もしそうだとするならば正しい道筋に話を修正せねばならない。何故なら、この物語には驢馬の出番がなさそうだからである。
幸い、店に入る前の打ち合わせで、ムウのハープを合図に交互に吟うよう取り決めていたのでチャンスは十分にある筈だった。
『颯爽と馬に跨がった男はまるで一枚の絵
男は何度も振り返りながら泉を後にする
いつか必ず戻ると告げて 馬を南に走らせる』
――今だ!
ムウはハープを爪弾いて口を開いた。
『その馬は驢馬ー』
ポローン
『か、彼は風すら置き去りに疾る
幾つもの街を抜け ただひたすらに』
ムウは強くハープをかき鳴らす。
『誰もその驢馬の速さにはついてこれないー』
ボロロォォォン!
ボロロロォォォン!
ナーが凄い形相で睨んでくる。
『辿り着いたは血で血を洗う戦乱の地
男はそこで復讐の刃を研ぐ』
ムウは三度ハープを鳴らした。諦める気はない。男には安住の地で妻を娶り静かに暮らしてもらうつもりである。

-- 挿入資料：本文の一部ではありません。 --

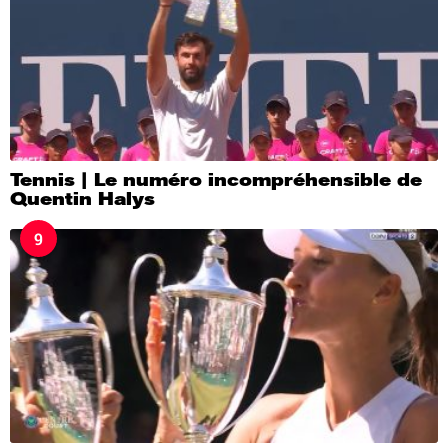
Tennis | Le numéro incompréhensible de
Quentin Halys
9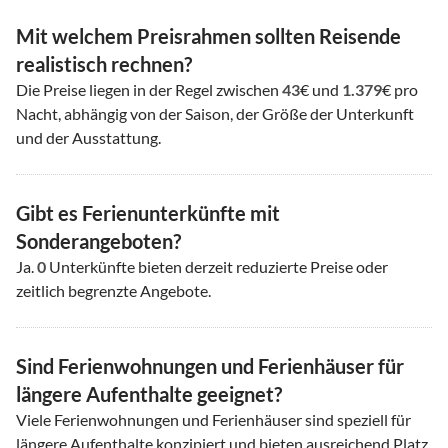
Mit welchem Preisrahmen sollten Reisende
realistisch rechnen?
Die Preise liegen in der Regel zwischen
43
€ und
1.379
€ pro
Nacht, abhängig von der Saison, der Größe der Unterkunft
und der Ausstattung.
Gibt es Ferienunterkünfte mit
Sonderangeboten?
Ja.
0
Unterkünfte bieten derzeit reduzierte Preise oder
zeitlich begrenzte Angebote.
Sind Ferienwohnungen und Ferienhäuser für
längere Aufenthalte geeignet?
Viele Ferienwohnungen und Ferienhäuser sind speziell für
längere Aufenthalte konzipiert und bieten ausreichend Platz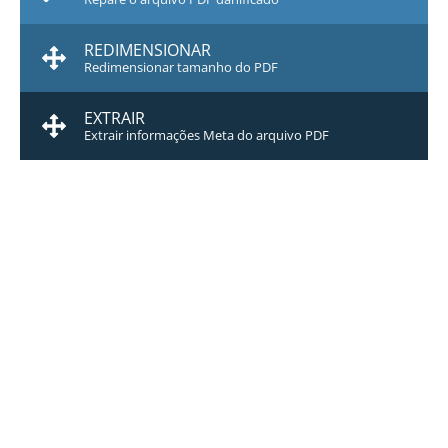
REDIMENSIONAR
Redimensionar tamanho do PDF
EXTRAIR
Extrair informações Meta do arquivo PDF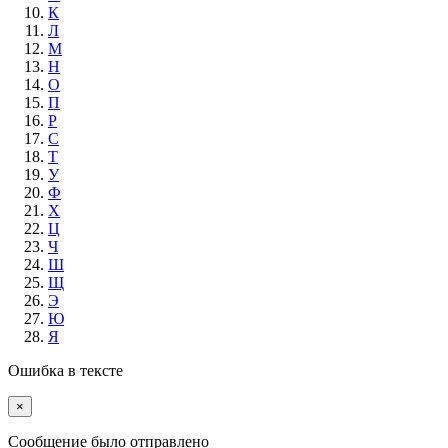
К
Л
М
Н
О
П
Р
С
Т
У
Ф
Х
Ц
Ч
Ш
Щ
Э
Ю
Я
Ошибка в тексте
×
Cообщение было отправлено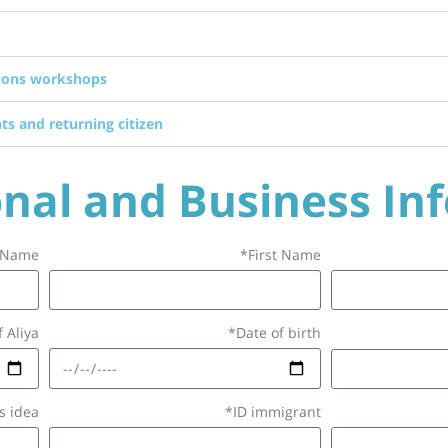
sions workshops
s and returning citizen
nal and Business In
 Name*
First Name*
 Aliya*
Date of birth*
 idea*
ID immigrant*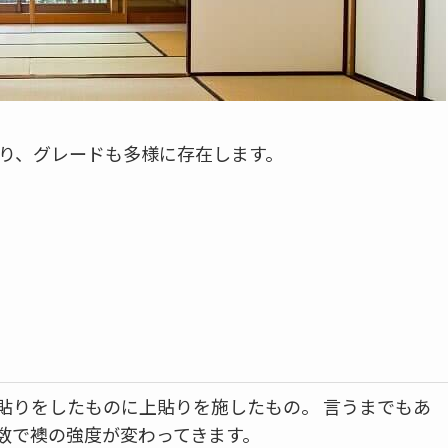
り、グレードも多様に存在します。
貼りをしたものに上貼りを施したもの。 言うまでもあ
数で襖の強度が変わってきます。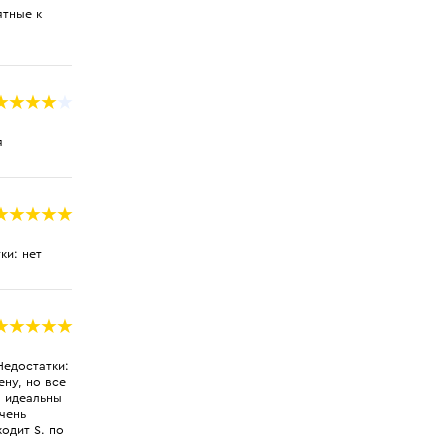
ятные к
я
ки: нет
Недостатки:
ену, но все
ы идеальны
очень
ходит S. по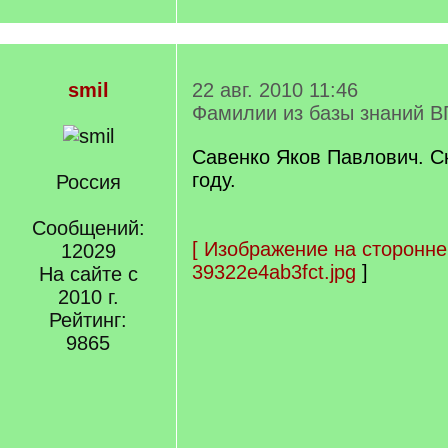
smil
22 авг. 2010 11:46
Фамилии из базы знаний В
Савенко Яков Павлович. С
году.
Россия
Сообщений:
[
Изображение на сторонне
12029
39322e4ab3fct.jpg
]
На сайте с
2010 г.
Рейтинг:
9865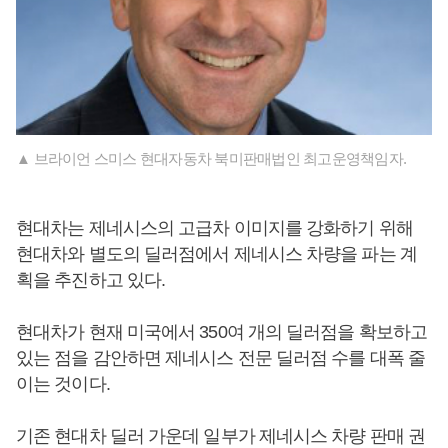
▲ 브라이언 스미스 현대자동차 북미판매법인 최고운영책임자.
현대차는 제네시스의 고급차 이미지를 강화하기 위해
현대차와 별도의 딜러점에서 제네시스 차량을 파는 계
획을 추진하고 있다.
현대차가 현재 미국에서 350여 개의 딜러점을 확보하고
있는 점을 감안하면 제네시스 전문 딜러점 수를 대폭 줄
이는 것이다.
기존 현대차 딜러 가운데 일부가 제네시스 차량 판매 권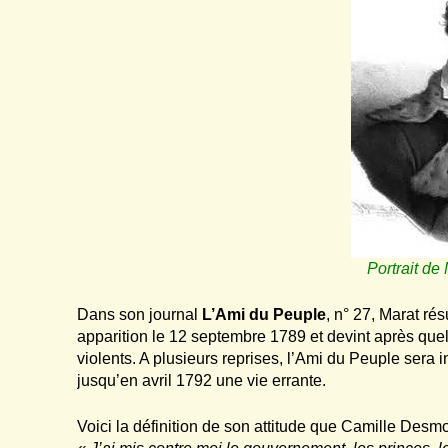
Portrait de
Dans son journal
L’Ami du Peuple
, n° 27, Marat ré
apparition le 12 septembre 1789 et devint après que
violents. A plusieurs reprises, l’Ami du Peuple sera 
jusqu’en avril 1792 une vie errante.
Voici la définition de son attitude que Camille Desmo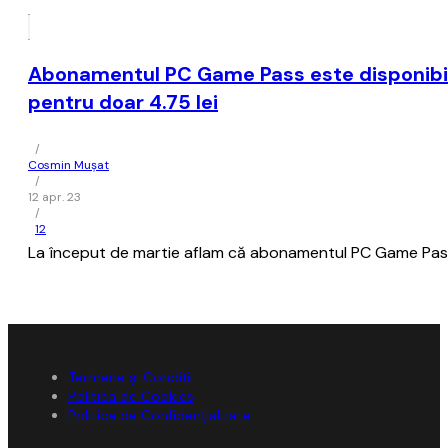
Abonamentul PC Game Pass este disponibil o
pentru doar 4.75 lei
/
Cosmin Mușat
/
12 apr. 23
/
12
La început de martie aflam că abonamentul PC Game Pass 
Termene și Condiții
Politica de Cookies
Politica de Confidențialitate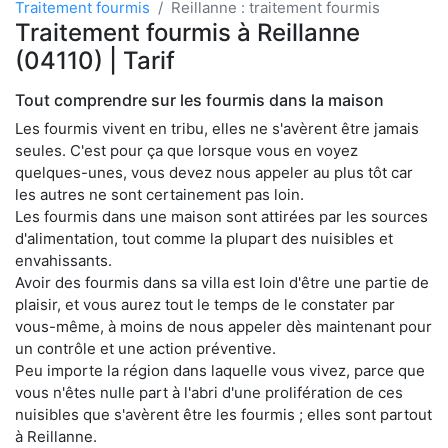
Traitement fourmis
Reillanne : traitement fourmis
Traitement fourmis à Reillanne
(04110) | Tarif
Tout comprendre sur les fourmis dans la maison
Les fourmis vivent en tribu, elles ne s'avèrent être jamais
seules. C'est pour ça que lorsque vous en voyez
quelques-unes, vous devez nous appeler au plus tôt car
les autres ne sont certainement pas loin.
Les fourmis dans une maison sont attirées par les sources
d'alimentation, tout comme la plupart des nuisibles et
envahissants.
Avoir des fourmis dans sa villa est loin d'être une partie de
plaisir, et vous aurez tout le temps de le constater par
vous-même, à moins de nous appeler dès maintenant pour
un contrôle et une action préventive.
Peu importe la région dans laquelle vous vivez, parce que
vous n'êtes nulle part à l'abri d'une prolifération de ces
nuisibles que s'avèrent être les fourmis ; elles sont partout
à Reillanne.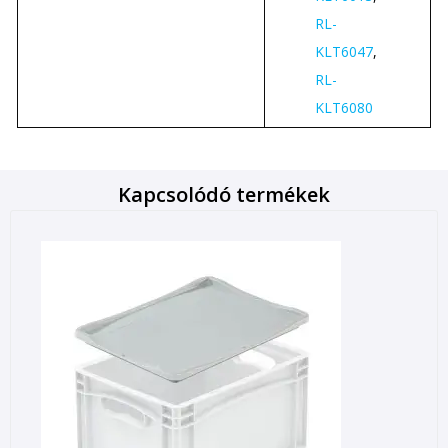
RL-
KLT6047
,
RL-
KLT6080
Kapcsolódó termékek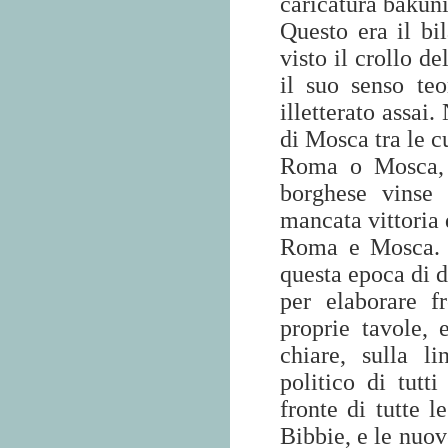
caricatura bakuni
Questo era il bi
visto il crollo d
il suo senso teo
illetterato assai
di Mosca tra le 
Roma o Mosca, s
borghese vinse 
mancata vittoria 
Roma e Mosca. T
questa epoca di 
per elaborare f
proprie tavole, 
chiare, sulla l
politico di tutti
fronte di tutte 
Bibbie, e le nuo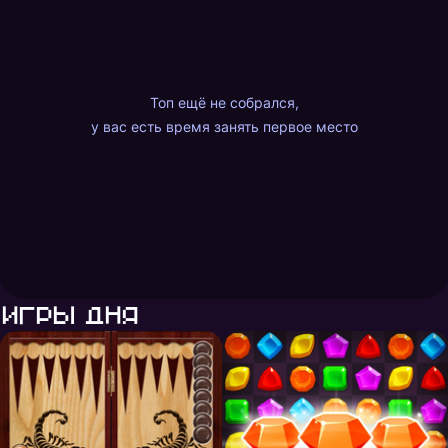
Топ ещё не собрался,
у вас есть время занять первое место
Игры дня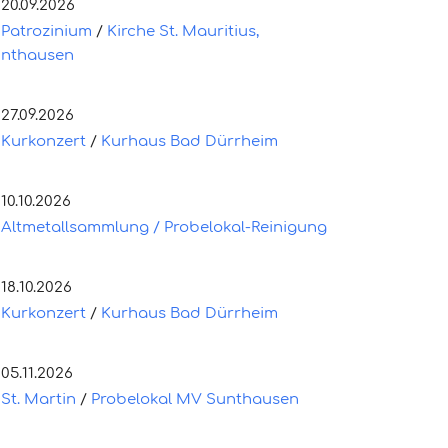
20.09.2026
Patrozinium
/
Kirche St. Mauritius,
nthausen
27.09.2026
Kurkonzert
/
Kurhaus Bad Dürrheim
10.10.2026
Altmetallsammlung / Probelokal-Reinigung
18.10.2026
Kurkonzert
/
Kurhaus Bad Dürrheim
05.11.2026
St. Martin
/
Probelokal MV Sunthausen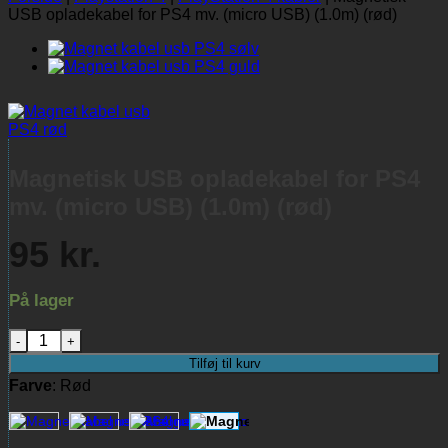
USB opladekabel for PS4 mv. (micro USB) (1.0m) (rød)
Magnetisk USB opladekabel for PS4
mv. (micro USB) (1.0m) (rød)
95
kr.
På lager
Magnetisk USB opladekabel for PS4 mv. (micro USB) (1.0m) (r
Tilføj til kurv
Farve
:
Rød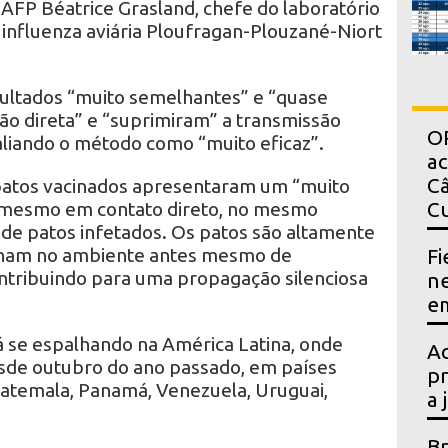
à AFP Béatrice Grasland, chefe do laboratório
 influenza aviária Ploufragan-Plouzané-Niort
sultados “muito semelhantes” e “quase
o direta” e “suprimiram” a transmissão
OP
avaliando o método como “muito eficaz”.
a
Câ
 patos vacinados apresentaram um “muito
 mesmo em contato direto, no mesmo
Cu
e patos infetados. Os patos são altamente
alham no ambiente antes mesmo de
Fi
ntribuindo para uma propagação silenciosa
ne
em
á se espalhando na América Latina, onde
Ac
sde outubro do ano passado, em países
pr
atemala, Panamá, Venezuela, Uruguai,
a 
Br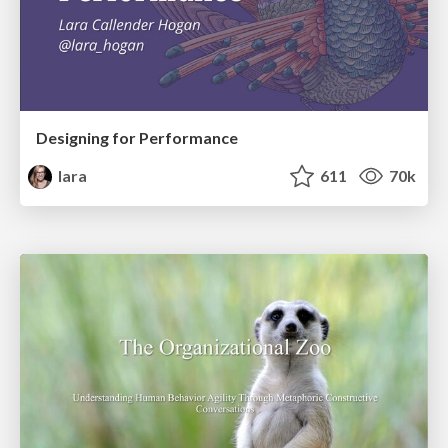
Designing for Performance
lara
611
70k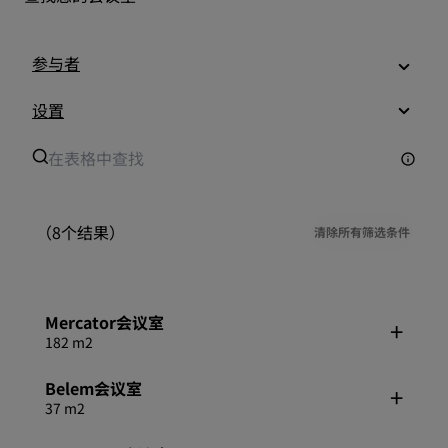
参与者
设置
（8个结果）
清除所有筛选条件
Mercator会议室
182 m2
Belem会议室
37 m2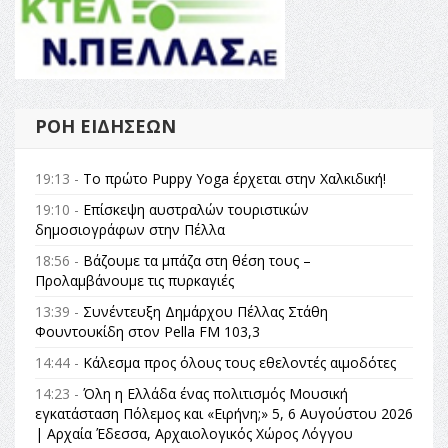
ΡΟΉ ΕΙΔΉΣΕΩΝ
19:13 -
Το πρώτο Puppy Yoga έρχεται στην Χαλκιδική!
19:10 -
Επίσκεψη αυστραλών τουριστικών
δημοσιογράφων στην Πέλλα
18:56 -
Βάζουμε τα μπάζα στη θέση τους –
Προλαμβάνουμε τις πυρκαγιές
13:39 -
Συνέντευξη Δημάρχου Πέλλας Στάθη
Φουντουκίδη στον Pella FM 103,3
14:44 -
Κάλεσμα προς όλους τους εθελοντές αιμοδότες
14:23 -
Όλη η Ελλάδα ένας πολιτισμός Μουσική
εγκατάσταση Πόλεμος και «Ειρήνη;» 5, 6 Αυγούστου 2026
| Αρχαία Έδεσσα, Αρχαιολογικός Χώρος Λόγγου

泉に帰すわけにはいかなかった。
『そしてすれ違った女に獣のように覆い被さる男
その姿はまさにユニコーン
雄々しくそそり立つユニコーン
こんこんと湧きたつ源泉に突き立てられる一本角
今 ユニコーンは泉に帰る』
ボローン
『馬並みなのだー』
弦を押さえ、ぴたりと音を止める。
そしてやり遂げた顔で聴衆を見渡すと、テーブルに突っ伏して肩を震わせる男と顔を真っ赤にして怒る女の姿が目に飛び込んできたのだった。